She said, "I don't think I will."
We both admitted to not voting. I said, "How could I be so lazy? I love Constantine much more than Clay, but I voted for Clay."
Daryl said, "I voted like a maniac for Clay."
Then we had to take a momentary break from our sorrow to laugh.
Quickly back to pain and mourning.
The question now is, Do abiding Constantine fans keep watching? I guess I will. I'll attempt to shift my favor to Bo. But, honestly, the air (or do I mean hair?) has gone out of it for me. I liked Paula crying. I'd like to know what mascara she wores the doesn't run at all.
FYI: Although I could, quite easily, trash Scott (what parents with a full load of chromosomes would gleefully describe their child as "the average joe"?), I won't do it. That's beneath the high caliber of my affection for Constantine. I'll remember the love, not the hate.
When he returns to Brooklyn, we will comfort him. Soothe away the sadness. I'll be waiting.
And one last thing: I stand by my earlier post. If Constantine showed the tongue last week and last night, HE WOULD STILL BE IN THIS COMPETITION TODAY!
April 21, 2005
A quick update.
1. Heather Graham and her producer partners are going to renew their option for The Accidental Virgin for the second time. This is wonderful news, and restores my hope that the movie might actually happen (not holding breath, goes without saying).
2. I went to the Organic Style party last night at Rose Hall. Celebrity sightings: Alison Krauss, Helen Hunt, Cindy Adams. I made Shannon go up to Cindy Adams and offer to send her a copy of The Best You'll Ever Have. Cindy was way into it.
3. Jeanie Pyun, old friend from Mademoiselle, is now editor-in-chief (the boss) of Organic Style. She looked incredible last night, like a real live glamorous editor on par with the Annas and Tinas of the world. Hand to God. I felt incredible pride and joy for you, Jeanie. You deserve it all! Especially the Stella McCartney heels.
4. Saw the English import comedy Shockheaded Peter at the Little Shubert on 42nd Street with Shannon and my culture vulture parents. The play was mind-blowingly funny, brilliant, creepy, Monty Python meets Grimm's fairy tales. The star of the show, a blond accordian player who sang in a hilarious falsetto all night, was HOT! Seriously hot. Shannon and I almost waited for him by the stage door.

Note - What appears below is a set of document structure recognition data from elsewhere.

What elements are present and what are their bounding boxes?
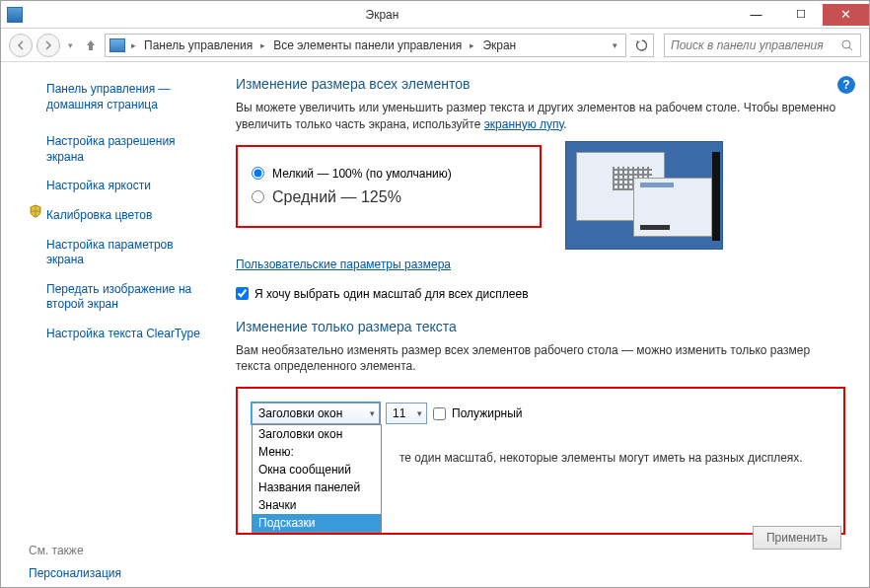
window-controls [734,4,869,26]
scale-radio-group: Мелкий — 100% (по умолчанию) Средний — 1… [236,145,542,228]
back-button[interactable] [9,34,33,57]
chevron-down-icon: ▾ [370,408,375,418]
dropdown-option[interactable]: Меню: [253,443,381,461]
minimize-button[interactable] [734,4,778,26]
radio-small-input[interactable] [252,167,264,180]
help-icon[interactable]: ? [837,76,855,94]
bold-label: Полужирный [452,406,523,420]
section2-description: Вам необязательно изменять размер всех э… [236,342,845,376]
sidebar-item-calibrate[interactable]: Калибровка цветов [46,204,152,228]
breadcrumb-item[interactable]: Экран [480,38,518,52]
toolbar: ▾ ▸ Панель управления ▸ Все элементы пан… [1,29,869,62]
element-selected: Заголовки окон [258,406,342,420]
radio-medium[interactable]: Средний — 125% [252,188,526,206]
address-dropdown-icon[interactable]: ▾ [609,40,621,50]
size-combobox[interactable]: 11 ▾ [386,403,427,424]
up-button[interactable] [81,36,101,55]
chevron-right-icon: ▸ [258,40,267,50]
dropdown-option[interactable]: Значки [253,496,381,514]
sidebar-item-project[interactable]: Передать изображение на второй экран [46,278,210,317]
chevron-down-icon: ▾ [417,408,422,418]
element-combobox[interactable]: Заголовки окон ▾ [252,403,380,424]
magnifier-link[interactable]: экранную лупу [484,117,564,131]
maximize-button[interactable] [778,4,823,26]
dropdown-option[interactable]: Заголовки окон [253,425,381,443]
section2-title: Изменение только размера текста [236,319,845,334]
history-dropdown-icon[interactable]: ▾ [68,40,73,50]
bold-checkbox[interactable] [433,407,446,420]
radio-small[interactable]: Мелкий — 100% (по умолчанию) [252,167,526,181]
sidebar-item-resolution[interactable]: Настройка разрешения экрана [46,130,210,169]
see-also-devices[interactable]: Устройства и принтеры [29,583,210,588]
shield-icon [29,204,42,218]
app-icon [7,7,23,23]
sidebar-item-home[interactable]: Панель управления — домашняя страница [46,78,210,116]
address-bar[interactable]: ▸ Панель управления ▸ Все элементы панел… [105,34,626,57]
window-title: Экран [31,8,734,22]
sidebar: Панель управления — домашняя страница На… [1,62,218,587]
search-box[interactable] [664,34,861,57]
main-content: ? Изменение размера всех элементов Вы мо… [218,62,869,587]
dropdown-option[interactable]: Окна сообщений [253,461,381,478]
breadcrumb-item[interactable]: Все элементы панели управления [271,38,464,52]
section1-description: Вы можете увеличить или уменьшить размер… [236,100,845,133]
display-preview [565,141,723,250]
size-selected: 11 [393,406,405,420]
sidebar-item-brightness[interactable]: Настройка яркости [46,175,151,198]
one-scale-row: Я хочу выбрать один масштаб для всех дис… [236,287,845,301]
search-input[interactable] [671,38,840,52]
text-size-group: Заголовки окон ▾ 11 ▾ Полужирный Заголов… [236,387,845,535]
section1-title: Изменение размера всех элементов [236,76,845,92]
chevron-right-icon: ▸ [129,40,138,50]
see-also-header: См. также [29,544,210,557]
close-button[interactable] [823,4,869,26]
see-also-personalization[interactable]: Персонализация [29,563,210,583]
radio-small-label: Мелкий — 100% (по умолчанию) [272,167,452,181]
radio-medium-input[interactable] [252,190,264,203]
svg-point-0 [842,40,850,48]
refresh-button[interactable] [630,34,654,57]
svg-line-1 [849,47,852,50]
radio-medium-label: Средний — 125% [272,188,401,206]
scale-note-text: те один масштаб, некоторые элементы могу… [399,450,803,467]
sidebar-item-cleartype[interactable]: Настройка текста ClearType [46,323,200,346]
titlebar: Экран [1,1,869,29]
one-scale-label: Я хочу выбрать один масштаб для всех дис… [254,287,529,301]
apply-button[interactable]: Применить [753,526,841,550]
forward-button[interactable] [36,34,60,57]
breadcrumb-item[interactable]: Панель управления [142,38,254,52]
location-icon [109,38,125,52]
dropdown-option-selected[interactable]: Подсказки [253,514,381,532]
element-dropdown-list: Заголовки окон Меню: Окна сообщений Назв… [252,424,382,533]
custom-size-link[interactable]: Пользовательские параметры размера [236,257,451,271]
sidebar-item-display-settings[interactable]: Настройка параметров экрана [46,234,210,272]
search-icon [840,38,854,52]
dropdown-option[interactable]: Названия панелей [253,478,381,496]
see-also-section: См. также Персонализация Устройства и пр… [29,544,210,588]
one-scale-checkbox[interactable] [236,287,249,300]
chevron-right-icon: ▸ [468,40,476,50]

5. Steve returns from five weeks away on Sunday. After a month plus of restaurant meals, he's requested the following menu: turkey burgers, homemade mac and cheese, apple pie a la mode. I am READY (except I don't know how to make homemade mac and cheese—yet). Can't wait to see him, and have him back home. We've missed him terribly. Penny the cat cries for him every day.
I guess that wasn't so quick after all.
April 20, 2005
Constantine's new haircut and dye job: Love it. I'm relieved that someone finally convinced him to lighten the load and add layers, especially around his lick-worthy face. He even had a little That Girl! flip action going on. The streaks. My sister wasn't sure. I love them. He's lightened; he's brightened. On a scale of one to ten, I'd give his new mantle a ten.
The smokey eyes: Personally, I love a guy with liner and mascara. This harkens back to my punk rock roots (and when I say punk rock, I mean the Clash, the Ramones—not Green Day). When Steve does an opera, he has to wear a lot of eye makeup. The day after, a hint of the liner lingers—whatever he couldn't quite wash off—and it looks awesome. I tell him to wear eye liner every day, but he won't. On Constatine, the smokey eyes made my heart sing. I can live with the handlebar stubble, too. If it's both or neither, I'll take both.
His tongue: He didn't give us a good look last night, just a peek during the post-song assessment. It was enough. I'll cling to the memory.
Forgive me for even thinking of another, but I have to say that Bo Bice is looking better and better. The belly paunch he showed in the early weeks of the season is gone. I am also a sucker for men in leather pants (see above, re: punk rock roots). If Bo and Constatine fight it out in the finals, I'll be pleased. Especially if they go shirtless, get greased up and wrestle.
April 17, 2005
Back from Minneapolis. I loved my midwestern day. Bubble bath, room service cheeseburger, watching Oprah in a king size bed. The event itself exceeded expectations. For one thing, all the seats were filled. People had to stand! It was the best attended book event I've ever done. Kyle and I didn't play off each other, as billed. Instead, we read, took Q, gave A. It went on for over an hour, and the time flew. I'm not sure if Kyle "Inscrutable" Smith enjoyed himself as much as I did. I hope so.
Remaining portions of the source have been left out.